Document layout analysis data:
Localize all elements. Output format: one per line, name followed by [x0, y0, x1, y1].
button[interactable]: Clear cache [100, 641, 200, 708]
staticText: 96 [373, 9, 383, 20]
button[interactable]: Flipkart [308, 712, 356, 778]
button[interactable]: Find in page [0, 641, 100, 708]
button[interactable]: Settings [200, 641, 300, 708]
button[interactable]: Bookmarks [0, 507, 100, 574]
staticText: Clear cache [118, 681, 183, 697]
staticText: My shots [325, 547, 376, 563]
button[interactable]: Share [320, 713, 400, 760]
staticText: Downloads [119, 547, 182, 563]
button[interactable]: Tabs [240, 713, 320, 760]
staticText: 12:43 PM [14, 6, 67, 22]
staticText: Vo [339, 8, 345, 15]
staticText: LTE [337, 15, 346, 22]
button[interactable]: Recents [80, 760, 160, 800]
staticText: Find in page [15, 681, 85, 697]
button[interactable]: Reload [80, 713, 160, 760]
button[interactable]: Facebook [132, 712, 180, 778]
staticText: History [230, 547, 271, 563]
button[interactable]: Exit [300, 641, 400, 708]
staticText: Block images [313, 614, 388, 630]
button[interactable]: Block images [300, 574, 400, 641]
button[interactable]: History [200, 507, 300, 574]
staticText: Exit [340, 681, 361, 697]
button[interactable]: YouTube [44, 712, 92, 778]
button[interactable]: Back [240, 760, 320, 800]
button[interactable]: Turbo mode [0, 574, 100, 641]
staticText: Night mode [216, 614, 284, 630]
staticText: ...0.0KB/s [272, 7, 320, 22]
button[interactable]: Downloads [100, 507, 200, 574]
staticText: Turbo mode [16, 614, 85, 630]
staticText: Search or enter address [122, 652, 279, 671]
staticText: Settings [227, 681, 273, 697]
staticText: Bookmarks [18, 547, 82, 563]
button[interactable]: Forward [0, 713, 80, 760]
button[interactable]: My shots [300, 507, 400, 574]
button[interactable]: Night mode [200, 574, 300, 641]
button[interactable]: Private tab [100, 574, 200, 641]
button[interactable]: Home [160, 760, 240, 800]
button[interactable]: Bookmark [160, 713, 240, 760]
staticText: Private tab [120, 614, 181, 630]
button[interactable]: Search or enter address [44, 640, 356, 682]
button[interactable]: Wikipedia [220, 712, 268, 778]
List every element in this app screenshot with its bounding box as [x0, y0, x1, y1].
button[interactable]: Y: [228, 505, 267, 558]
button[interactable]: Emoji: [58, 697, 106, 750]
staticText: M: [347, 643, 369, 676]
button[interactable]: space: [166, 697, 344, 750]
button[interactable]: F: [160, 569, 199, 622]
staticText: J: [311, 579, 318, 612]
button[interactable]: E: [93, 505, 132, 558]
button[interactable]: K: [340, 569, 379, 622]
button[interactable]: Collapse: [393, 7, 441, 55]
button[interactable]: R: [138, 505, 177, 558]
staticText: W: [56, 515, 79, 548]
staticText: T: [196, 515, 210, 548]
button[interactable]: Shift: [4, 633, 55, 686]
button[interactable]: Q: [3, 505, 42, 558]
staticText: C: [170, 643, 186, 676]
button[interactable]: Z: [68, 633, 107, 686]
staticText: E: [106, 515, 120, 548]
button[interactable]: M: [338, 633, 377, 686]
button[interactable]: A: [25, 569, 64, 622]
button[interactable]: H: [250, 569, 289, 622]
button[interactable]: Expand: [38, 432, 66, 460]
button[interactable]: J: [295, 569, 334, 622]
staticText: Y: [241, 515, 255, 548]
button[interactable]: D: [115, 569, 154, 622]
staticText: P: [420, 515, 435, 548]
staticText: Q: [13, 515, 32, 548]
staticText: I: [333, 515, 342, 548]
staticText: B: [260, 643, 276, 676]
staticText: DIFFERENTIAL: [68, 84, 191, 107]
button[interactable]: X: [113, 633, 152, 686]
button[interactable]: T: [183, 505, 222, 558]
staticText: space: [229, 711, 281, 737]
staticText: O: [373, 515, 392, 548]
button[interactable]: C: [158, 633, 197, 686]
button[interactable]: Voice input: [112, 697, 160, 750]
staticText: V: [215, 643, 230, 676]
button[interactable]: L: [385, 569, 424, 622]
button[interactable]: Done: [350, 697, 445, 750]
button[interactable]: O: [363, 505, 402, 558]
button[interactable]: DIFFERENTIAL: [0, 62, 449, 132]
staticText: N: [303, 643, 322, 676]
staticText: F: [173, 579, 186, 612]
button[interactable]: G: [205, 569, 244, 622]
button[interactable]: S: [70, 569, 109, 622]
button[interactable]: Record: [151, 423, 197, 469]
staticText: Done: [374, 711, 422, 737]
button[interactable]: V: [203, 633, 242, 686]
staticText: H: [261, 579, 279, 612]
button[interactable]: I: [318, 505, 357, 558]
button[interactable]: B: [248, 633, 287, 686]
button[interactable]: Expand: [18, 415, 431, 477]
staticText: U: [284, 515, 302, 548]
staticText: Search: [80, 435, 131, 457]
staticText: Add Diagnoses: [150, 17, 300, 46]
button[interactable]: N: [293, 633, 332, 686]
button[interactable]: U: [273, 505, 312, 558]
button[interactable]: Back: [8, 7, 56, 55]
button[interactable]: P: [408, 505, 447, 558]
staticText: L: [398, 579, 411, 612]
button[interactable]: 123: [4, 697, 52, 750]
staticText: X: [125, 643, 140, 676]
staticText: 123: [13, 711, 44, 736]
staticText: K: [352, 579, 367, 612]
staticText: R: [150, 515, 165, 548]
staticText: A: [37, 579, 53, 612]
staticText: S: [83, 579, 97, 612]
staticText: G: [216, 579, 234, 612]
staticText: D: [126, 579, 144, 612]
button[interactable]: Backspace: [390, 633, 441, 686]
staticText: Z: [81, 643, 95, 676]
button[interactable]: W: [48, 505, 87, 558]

WHAT TO DO: Work out the number of lines above that include the string "enter" and write only that number.

SOLUTION TO THE PROBLEM: 2